▸ AVAILABLE DATA:
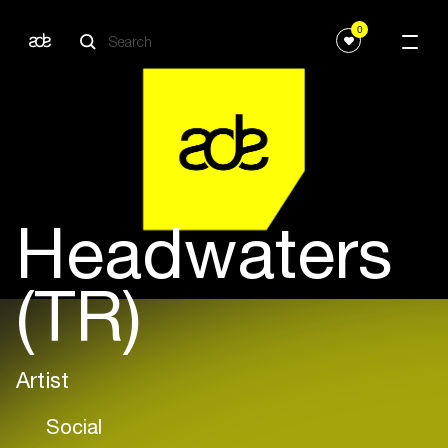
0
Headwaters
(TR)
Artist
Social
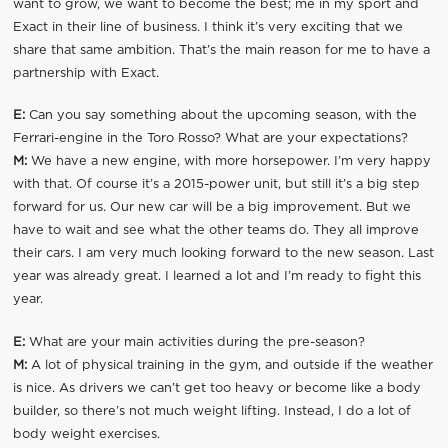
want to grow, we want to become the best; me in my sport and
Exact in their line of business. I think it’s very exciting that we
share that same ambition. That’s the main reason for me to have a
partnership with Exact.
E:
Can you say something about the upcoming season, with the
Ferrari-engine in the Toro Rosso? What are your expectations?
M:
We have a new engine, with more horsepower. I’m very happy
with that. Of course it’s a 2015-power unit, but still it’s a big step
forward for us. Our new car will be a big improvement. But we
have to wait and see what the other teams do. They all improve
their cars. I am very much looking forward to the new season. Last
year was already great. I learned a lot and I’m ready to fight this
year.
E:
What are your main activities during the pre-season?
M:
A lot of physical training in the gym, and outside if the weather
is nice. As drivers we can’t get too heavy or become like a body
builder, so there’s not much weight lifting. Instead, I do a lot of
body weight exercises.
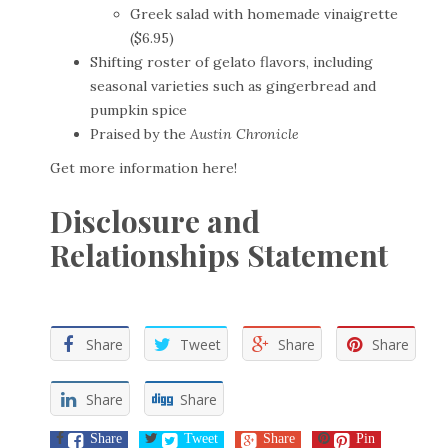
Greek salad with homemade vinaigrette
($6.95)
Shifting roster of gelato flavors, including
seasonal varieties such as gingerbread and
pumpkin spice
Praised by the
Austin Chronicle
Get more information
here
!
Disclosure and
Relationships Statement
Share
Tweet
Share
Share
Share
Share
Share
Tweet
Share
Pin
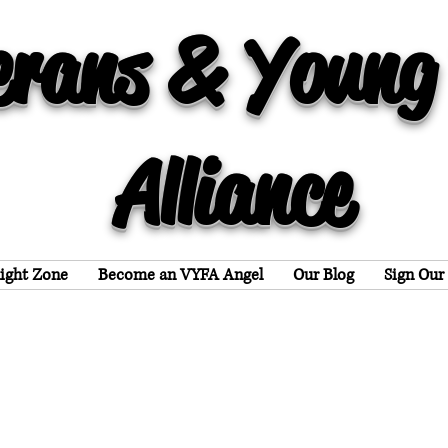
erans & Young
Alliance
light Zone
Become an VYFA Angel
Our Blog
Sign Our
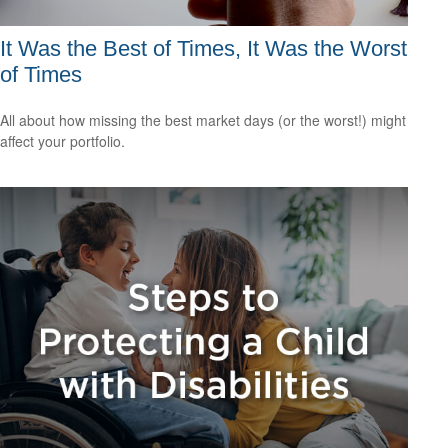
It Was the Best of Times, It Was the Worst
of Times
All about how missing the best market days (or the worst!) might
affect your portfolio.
* * *
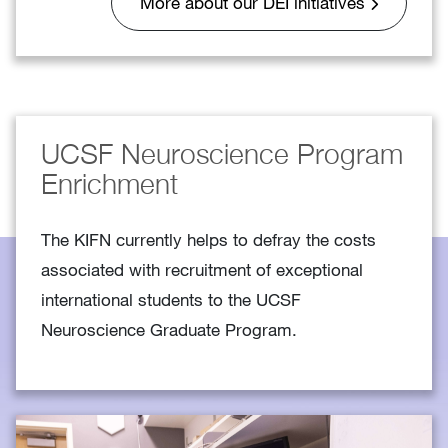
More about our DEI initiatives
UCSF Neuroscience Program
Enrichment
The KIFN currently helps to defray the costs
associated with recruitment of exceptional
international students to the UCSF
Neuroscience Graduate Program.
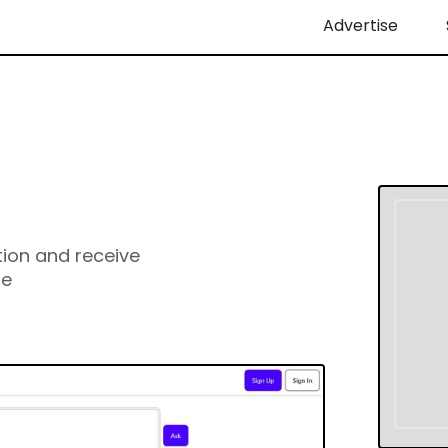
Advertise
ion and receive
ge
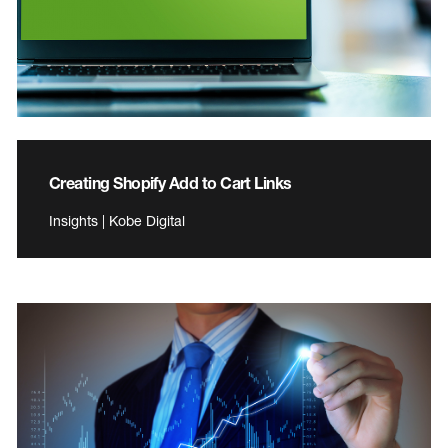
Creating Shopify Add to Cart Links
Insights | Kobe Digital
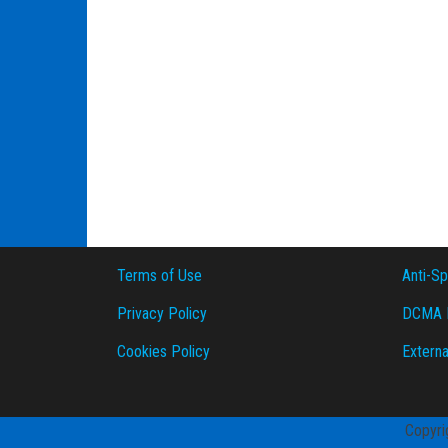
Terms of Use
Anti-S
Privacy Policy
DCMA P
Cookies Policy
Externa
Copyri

▸ ACTIVITY: The result should be every line that contains "with", copied from the entries.

▸ OUTPUT BELOW:
partnership with Exact.
Can you say something about the upcoming season, with the
We have a new engine, with more horsepower. I’m very happy
with that. Of course it’s a 2015-power unit, but still it’s a big step
Greek salad with homemade vinaigrette
associated with recruitment of exceptional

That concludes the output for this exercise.